O działaniach skierowanych do młodzieży, jako priorytecie dla instytucji publicznych, mówiła również Iwona Konfederak, wicedyrektor Departamentu Obsługi Klientów i Profilaktyki w Narodowym Funduszu Zdrowia. Zapowiedziała inicjowanie kolejnych programów dotyczących promocji zdrowego stylu życia, w tym ściśle nakierowanych na zapobieganie i zwalczanie palenia papierosów.
Eksperci uczestniczący w dyskusji zgodzili się, że z uwagi na różne grupy wiekowe oraz stopień uzależnienia od papierosów konieczne jest zróżnicowane podejście i szeroko zakrojone działania, angażujące wiele instytucji i środowisk, nie tylko z obszaru ochrony zdrowia.
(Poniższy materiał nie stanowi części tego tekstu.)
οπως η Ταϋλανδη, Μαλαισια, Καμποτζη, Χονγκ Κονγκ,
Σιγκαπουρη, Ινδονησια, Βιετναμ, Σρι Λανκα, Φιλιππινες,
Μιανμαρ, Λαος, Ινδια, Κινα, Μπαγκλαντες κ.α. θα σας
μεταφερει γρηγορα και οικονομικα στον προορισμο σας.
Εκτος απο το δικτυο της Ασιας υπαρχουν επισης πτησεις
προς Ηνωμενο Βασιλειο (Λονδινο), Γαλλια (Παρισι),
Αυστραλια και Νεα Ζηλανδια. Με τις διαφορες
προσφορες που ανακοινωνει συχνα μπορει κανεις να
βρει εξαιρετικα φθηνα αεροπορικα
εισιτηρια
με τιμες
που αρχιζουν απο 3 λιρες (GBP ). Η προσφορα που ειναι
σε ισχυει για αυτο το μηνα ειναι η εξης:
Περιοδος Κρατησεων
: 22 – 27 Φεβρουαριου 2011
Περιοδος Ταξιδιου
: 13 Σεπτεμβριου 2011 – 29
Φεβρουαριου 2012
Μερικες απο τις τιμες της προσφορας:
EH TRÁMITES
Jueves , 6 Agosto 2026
Potrzebne jest także wnikliwe analizowanie danych i trendów, opieranie się na badaniach naukowych i analizowaniu rozwiązań przyjmowanych w innych krajach – tak aby wybierać niektóre, z największymi szansami na powodzenia, ale dostosowywać je do polskiej specyfiki. Krzysztof Łanda zaapelował o stworzenie jednolitej polityki i prowadzenie rozmów w oparciu o dowody naukowe. Aby to osiągnąć należy mówić językiem evidence based medicine. Tylko wtedy możliwe będzie uzgodnienie na poziomie krajowym realnych celów jakie są w tym temacie do osiągnięcia.
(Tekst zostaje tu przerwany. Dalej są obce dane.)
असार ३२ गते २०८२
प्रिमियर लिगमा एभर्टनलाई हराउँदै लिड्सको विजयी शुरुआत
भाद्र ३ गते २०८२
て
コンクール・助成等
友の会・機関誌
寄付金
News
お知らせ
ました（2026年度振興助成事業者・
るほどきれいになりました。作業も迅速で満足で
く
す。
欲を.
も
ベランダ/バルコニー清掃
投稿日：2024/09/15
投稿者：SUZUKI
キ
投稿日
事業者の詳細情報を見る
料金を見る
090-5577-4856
Palenie tytoniu wśród największych zagrożeń zdrowia publicznego
Palenie tytoniu należy do największych zagrożeń dla zdrowia Polaków, obok nadciśnienia tętniczego, nadwagi i otyłości. Regularnie pali 8 milionów mieszkańców Polski, a dodatkowo 4 miliony dzieci jest narażone na dym tytoniowy, będąc biernymi palaczami. Każdego roku co najmniej 70 tys. osób umiera w Polsce z powodu chorób odtytoniowych. Brakuje skutecznej polityki antytytoniowej oraz miejsc, w których palacze mogliby uzyskać fachową pomoc w zaprzestaniu palenia.
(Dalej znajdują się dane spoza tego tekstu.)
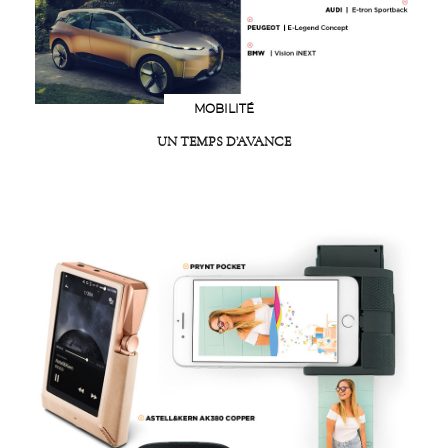
MOBILITÉ
UN TEMPS D’AVANCE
Specjalna komisja Parlamentu Europejskiego ds. zwalczania raka przedstawiła raport, z którego wynika że papierosy elektroniczne mogą umożliwiać niektórym palaczom stopniowe porzucenie palenia, ale jednocześnie nie powinny być atrakcyjne dla osób niepełnoletnich i niepalących. W ramach Europejskiego Planu Walki z Rakiem Komisja Europejska określiła cel ograniczenia liczby osób palących papierosy na 5 proc. dorosłej populacji w 2040 roku. Spełnienie tego celu przez Polskę oznaczałoby, że liczba palaczy papierosów spadnie z 8 milionów do 1,5 miliona w ciągu 16 lat.